Ein Hebel hierfür könnte nach seinen Worten die Änderung der Anreize im Risikostrukturausgleich sein, also dem finanziellen Ausgleichsmechanismus zwischen den gesetzlichen Krankenkassen: „Dann könnten Krankenkassen stärker in die langfristige Gesundheit der Versicherten investieren.“

Die Präsidentin des Sozialverbands VdK, Verena Bentele, bezeichnete den drohenden Anstieg des Zusatzbeitrags als „Desaster“. Es treffe die Mehrheit der Menschen „unverhältnismäßig hart“, dass die Finanzierungsprobleme der Krankenversicherung allein auf Kosten von Versicherten ausgetragen werden, sagte sie. Bund und Länder müssten ihre finanzielle Verantwortung wahrnehmen und auch Privatversicherte müssten sich an der Transformation des Gesundheitssystems beteiligen. „Die Regierung sollte endlich eine einheitliche solidarische Krankenversicherung in Angriff nehmen, in die auch bisher Privatversicherte einzahlen. Dadurch ließen sich die Beitragssätze um 3,8 Prozentpunkte senken und der Zusatzbeitrag könnte komplett entfallen“, sagte Bentele.
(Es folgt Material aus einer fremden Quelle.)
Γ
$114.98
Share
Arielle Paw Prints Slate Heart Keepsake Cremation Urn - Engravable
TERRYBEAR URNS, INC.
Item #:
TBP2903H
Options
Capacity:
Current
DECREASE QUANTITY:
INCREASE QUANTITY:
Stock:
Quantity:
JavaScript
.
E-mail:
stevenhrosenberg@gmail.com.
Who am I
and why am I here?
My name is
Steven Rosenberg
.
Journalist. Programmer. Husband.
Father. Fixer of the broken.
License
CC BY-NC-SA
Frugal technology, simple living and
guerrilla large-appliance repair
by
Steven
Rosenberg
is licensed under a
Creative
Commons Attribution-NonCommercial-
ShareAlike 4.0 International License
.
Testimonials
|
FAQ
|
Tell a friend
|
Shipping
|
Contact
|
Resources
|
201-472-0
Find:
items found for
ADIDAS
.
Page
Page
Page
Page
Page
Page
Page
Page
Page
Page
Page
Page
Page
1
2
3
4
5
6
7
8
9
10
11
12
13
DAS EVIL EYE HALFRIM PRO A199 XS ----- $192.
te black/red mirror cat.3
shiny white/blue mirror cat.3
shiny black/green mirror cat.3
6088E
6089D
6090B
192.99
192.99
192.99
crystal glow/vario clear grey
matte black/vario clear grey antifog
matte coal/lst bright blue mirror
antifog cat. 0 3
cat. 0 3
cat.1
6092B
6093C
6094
Kritik an Blockade der FDP

Die Prognose des Schätzerkreises hat nach dessen Angaben die 2025 eigentlich anstehende Anhebung der Beitragsbemessungsgrenzen, also der Einkommenshöhe, bis zu der Sozialversicherungsbeiträge abgeführt werden, berücksichtigt. Bundesfinanzminister Christian Lindner (FDP) hatte zuletzt dafür plädiert, die Grenzen nicht anzuheben, was dazu führen würde, dass Gutverdienende nicht mehr zahlen müssen.
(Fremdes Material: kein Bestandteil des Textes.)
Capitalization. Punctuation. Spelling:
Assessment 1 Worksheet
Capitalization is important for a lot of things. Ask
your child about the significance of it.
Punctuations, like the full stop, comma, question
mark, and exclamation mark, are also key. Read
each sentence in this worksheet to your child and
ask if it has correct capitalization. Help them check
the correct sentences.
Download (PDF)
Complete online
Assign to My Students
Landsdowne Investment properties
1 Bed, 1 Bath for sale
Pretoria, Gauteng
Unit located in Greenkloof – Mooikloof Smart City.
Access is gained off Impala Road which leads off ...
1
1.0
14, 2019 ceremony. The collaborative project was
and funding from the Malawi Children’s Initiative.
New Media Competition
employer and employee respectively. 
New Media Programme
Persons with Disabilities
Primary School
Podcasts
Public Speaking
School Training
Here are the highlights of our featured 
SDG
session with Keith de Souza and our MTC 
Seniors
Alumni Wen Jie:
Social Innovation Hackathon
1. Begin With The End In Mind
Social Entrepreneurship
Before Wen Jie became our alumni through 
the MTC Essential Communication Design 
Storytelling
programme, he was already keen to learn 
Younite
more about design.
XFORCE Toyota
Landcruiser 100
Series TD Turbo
Die stellvertretende Grünen-Fraktionsvorsitzende Maria Klein-Schmeink erklärte, angesichts der Prognose sei es umso wichtiger, dass Lindner die Blockade aufgebe. „Kommt die Anhebung der Beitragsbemessungsgrenzen nicht, zahlen Menschen mit niedrigen und mittleren Einkommen die Zeche und müssten noch höhere Beiträge in Kauf nehmen“, sagte sie.